Pour plus de détails, voir le rapport de recherche de Tactical Tech "Changing Worlds" (en).

Si vous êtes en ligne, vous êtes suivi⋅e

Avant même que vous n'allumiez vos applications préférées, vous êtes suivi. C'est ainsi que la téléphonie mobile doit fonctionner pour vous fournir des services. La téléphonie mobile fonctionne parce que nos téléphones sont constamment localisés par les fournisseurs de téléphonie mobile pour obtenir le meilleur signal, afin que nous puissions passer des appels et obtenir des données lorsque nous nous déplaçons.
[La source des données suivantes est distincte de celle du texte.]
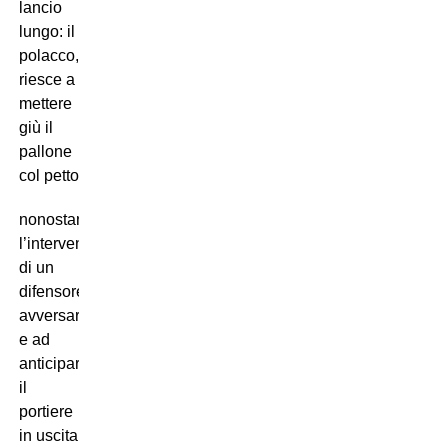
lancio
lungo: il
polacco,
riesce a
mettere
giù il
pallone
col petto
nonostante
l’intervento
di un
difensore
avversario
e ad
anticipare
il
portiere
in uscita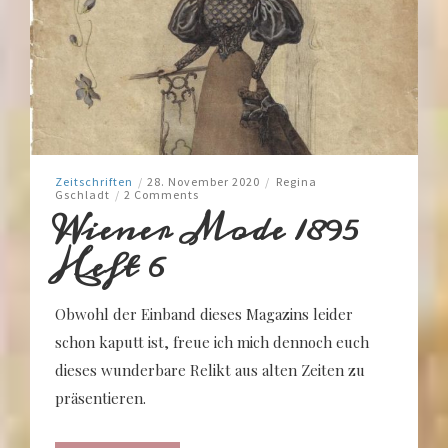
Zeitschriften
/
28. November 2020
/
Regina
Gschladt
/
2 Comments
Wiener Mode 1895
Heft 6
Obwohl der Einband dieses Magazins leider
schon kaputt ist, freue ich mich dennoch euch
dieses wunderbare Relikt aus alten Zeiten zu
präsentieren.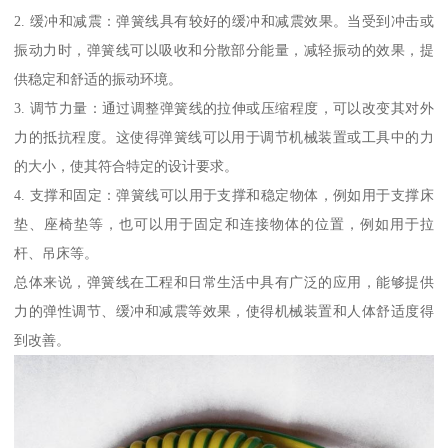
2. 缓冲和减震：弹簧线具有较好的缓冲和减震效果。当受到冲击或
振动力时，弹簧线可以吸收和分散部分能量，减轻振动的效果，提
供稳定和舒适的振动环境。
3. 调节力量：通过调整弹簧线的拉伸或压缩程度，可以改变其对外
力的抵抗程度。这使得弹簧线可以用于调节机械装置或工具中的力
的大小，使其符合特定的设计要求。
4. 支撑和固定：弹簧线可以用于支撑和稳定物体，例如用于支撑床
垫、座椅垫等，也可以用于固定和连接物体的位置，例如用于拉
杆、吊床等。
总体来说，弹簧线在工程和日常生活中具有广泛的应用，能够提供
力的弹性调节、缓冲和减震等效果，使得机械装置和人体舒适度得
到改善。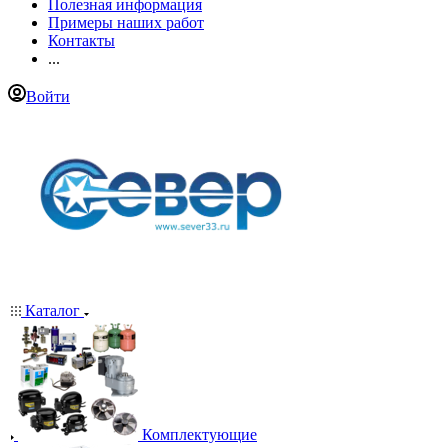
Полезная информация
Примеры наших работ
Контакты
...
Войти
Каталог
Комплектующие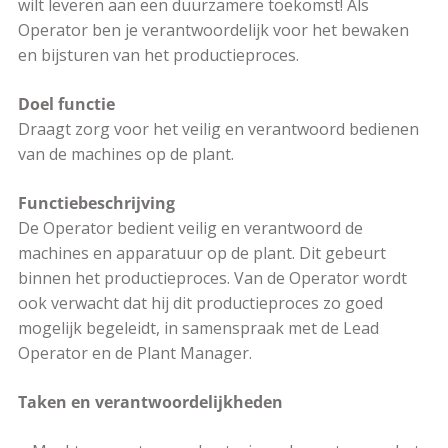
wilt leveren aan een duurzamere toekomst! Als
Operator ben je verantwoordelijk voor het bewaken
en bijsturen van het productieproces.
Doel functie
Draagt zorg voor het veilig en verantwoord bedienen
van de machines op de plant.
Functiebeschrijving
De Operator bedient veilig en verantwoord de
machines en apparatuur op de plant. Dit gebeurt
binnen het productieproces. Van de Operator wordt
ook verwacht dat hij dit productieproces zo goed
mogelijk begeleidt, in samenspraak met de Lead
Operator en de Plant Manager.
Taken en verantwoordelijkheden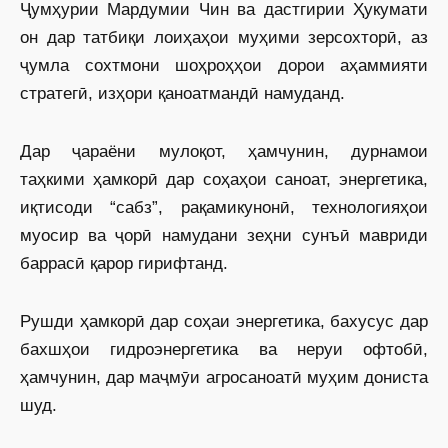
Ҷумҳурии Мардумии Чин ва дастгирии Ҳукумати
он дар татбиқи лоиҳаҳои муҳими зерсохторӣ, аз
ҷумла сохтмони шоҳроҳҳои дорои аҳаммияти
стратегӣ, изҳори қаноатмандӣ намуданд.
Дар ҷараёни мулоқот, ҳамчунин, дурнамои
таҳкими ҳамкорӣ дар соҳаҳои саноат, энергетика,
иқтисоди “сабз”, рақамикунонӣ, технологияҳои
муосир ва ҷорӣ намудани зеҳни сунъӣ мавриди
баррасӣ қарор гирифтанд.
Рушди ҳамкорӣ дар соҳаи энергетика, бахусус дар
бахшҳои гидроэнергетика ва неруи офтобӣ,
ҳамчунин, дар маҷмӯи агросаноатӣ муҳим дониста
шуд.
Ces informations sont suffisantes pour déterminer assez précisément nos déplacements, et ces données peuvent être transformées en données comportementales -- par exemple, où nous vivons, comment nous nous déplaçons, avec qui nous interagissons et ce qui nous intéresse.

Tactical Tech a réalisé il y a quelque temps une animation illustrant tout ce que l'on peut apprendre des données acquises à partir d'un téléphone portable.

Pourquoi est-ce important maintenant ? Nous voyons que dans de nombreux endroits, les entreprises de télécommunications utilisent et partagent des données mobiles avec les gouvernements et les institutions publiques pour suivre, surveiller et isoler la propagation du coronavirus, aussi pour voir quelle proportion de la population reste à la maison et pour s'assurer qu'elle y reste. Des nouvelles quotidiennes apparaissent à ce sujet dans le monde entier, notamment en Autriche (de) et en Allemagne (en). Dans d'autres endroits, les gouvernements s'associent à des sociétés de renseignement, comme Palantir au Royaume-Uni. Ou ils utilisent des outils produits par des sociétés telles que le NSO (en), connu pour son soutien à la collecte de renseignements et à l'espionnage par piratage envers des citoyennes et citoyens

Le scandale de Cambridge Analytica (en) a révélé l'utilisation de la publicité ciblée et du profilage psychologique, deux méthodes qui étaient déjà utilisées depuis des années, néanmoins connues uniquement de celles et ceux qui en tirent profit. L'utilisation de données (géolocalisation) en grand volume pour suivre et contenir la propagation de coronavirus va, espérons-le, révéler quelque chose qui a toujours existé, à savoir que les téléphones portables sont des traqueurs. Ces données deviennent encore plus riches et plus précises si votre téléphone est un peu plus intelligent et permet la localisation de réseaux et le GPS.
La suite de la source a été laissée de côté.